= Jocelyn DeJong =

American epidemiologist

Jocelyn DeJong is a professor and associate dean at the Department of Epidemiology and Population Health at the Faculty of Health Sciences, American University of Beirut. Her research focuses on sexual and reproductive health, including AIDS, and its relation to population and development. She was a central actor for setting up the first task force on female genital mutilation in Egypt.

== Life ==
DeJong is an expert on health and gender issues. She received her Bachelor of Arts in social anthropology from Harvard University, her Master of Philosophy from the University of Sussex in 1987, and her PhD from the London School of Hygiene & Tropical Medicine in 1994. Among other things, she has worked on AIDS and reproductive health for the Ford Foundation in the Middle East and North Africa. In the lead-up to the International Conference on Population and Development in Cairo in 1994, she assisted advocacy groups with research, supported by the Ford Foundation. In this role, she became a central actor in setting up the first task force on female genital mutilation in Egypt. She was also a program officer in reproductive health for the Ford Foundation at their regional office in Cairo, Egypt, supporting programs on reproductive health and HIV/AIDS by NGOs, governments and universities across the MENA region.

Since September 15, 2005, she has been working at the American University of Beirut in Lebanon.
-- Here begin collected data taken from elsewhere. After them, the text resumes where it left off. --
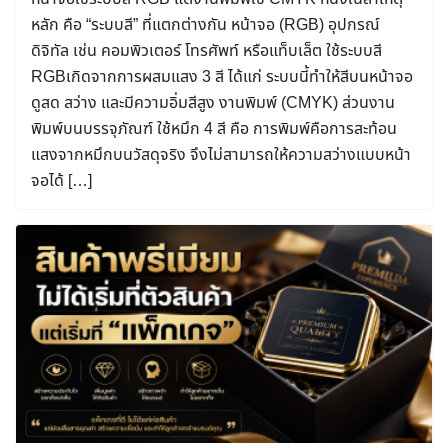
หลัก คือ “ระบบสี” ที่แตกต่างกัน หน้าจอ (RGB) อุปกรณ์
ดิจิทัล เช่น คอมพิวเตอร์ โทรศัพท์ หรือแท็บเล็ต ใช้ระบบสี
RGBเกิดจากการผสมแสง 3 สี ได้แก่ ระบบนี้ทำให้สีบนหน้าจอ
ดูสด สว่าง และมีความอิ่มสีสูง งานพิมพ์ (CMYK) ส่วนงาน
พิมพ์บนบรรจุภัณฑ์ ใช้หมึก 4 สี คือ การพิมพ์คือการสะท้อน
แสงจากหมึกบนวัสดุจริง จึงไม่สามารถให้ความสว่างแบบหน้า
จอได้ […]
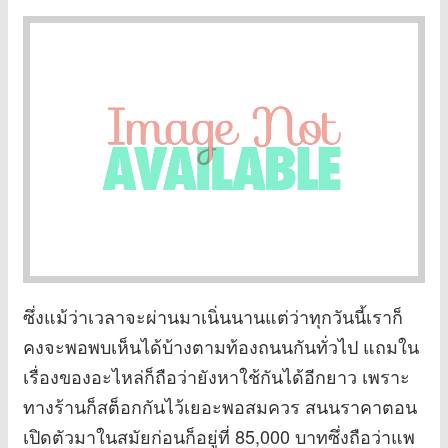
ซึ่งแม้ว่าเวลาจะผ่านมาเนิ่นนานแต่ว่าทุกวันนี้เราก็
คงจะพอพบเห็นได้บ้างตามท้องถนนกันทั่วไป แถมใน
เรื่องของอะไหล่ก็ถือว่ายังหาใช้กันได้อีกยาว เพราะ
ทางร้านก็สต็อกกันไว้เยอะพอสมควร สนนราคาตอน
เปิดตัวมาในสมัยก่อนก็อยู่ที่ 85,000 บาทซึ่งถือว่าแพ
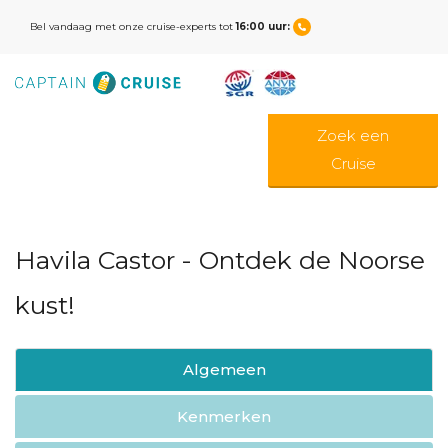
Bel vandaag met onze cruise-experts tot
16:00 uur:
Zoek een
Cruise
Havila Castor - Ontdek de Noorse
kust!
Algemeen
Kenmerken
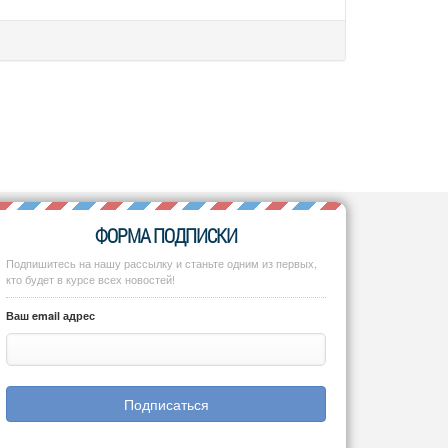
ФОРМА ПОДПИСКИ
Подпишитесь на нашу рассылку и станьте одним из первых,
кто будет в курсе всех новостей!
Ваш email адрес
Подписаться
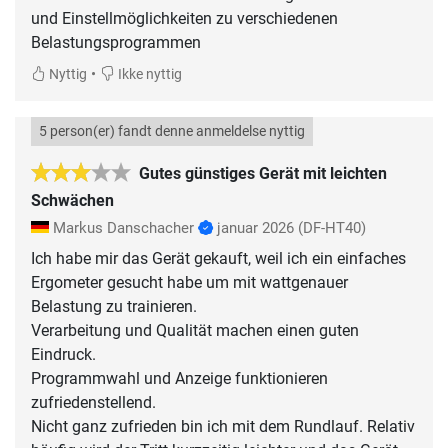
und Einstellmöglichkeiten zu verschiedenen
Belastungsprogrammen
•
Nyttig
Ikke nyttig
5 person(er) fandt denne anmeldelse nyttig
Gutes günstiges Gerät mit leichten
Schwächen
Markus Danschacher
januar 2026
(DF-HT40)
Ich habe mir das Gerät gekauft, weil ich ein einfaches
Ergometer gesucht habe um mit wattgenauer
Belastung zu trainieren.
Verarbeitung und Qualität machen einen guten
Eindruck.
Programmwahl und Anzeige funktionieren
zufriedenstellend.
Nicht ganz zufrieden bin ich mit dem Rundlauf. Relativ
Her research at the American University of Beirut has, among other things, focused on sexual and reproductive health in populations affected by conflict, especially Syrians. Recent studies have focused on topics such as early marriage among Syrian refugees in Lebanon. She was the coordinator of the Reproductive Health Working Group, a network for capacity building in the Arab countries and Turkey between 2007 and 2019. At the American University of Beirut, she was the chair of the Interprofessional Education Committee.

During the COVID-19 pandemic, she joined forces with several other researchers, in an "urgent call for reliable, disaggregated and openly shared data" in the MENA region.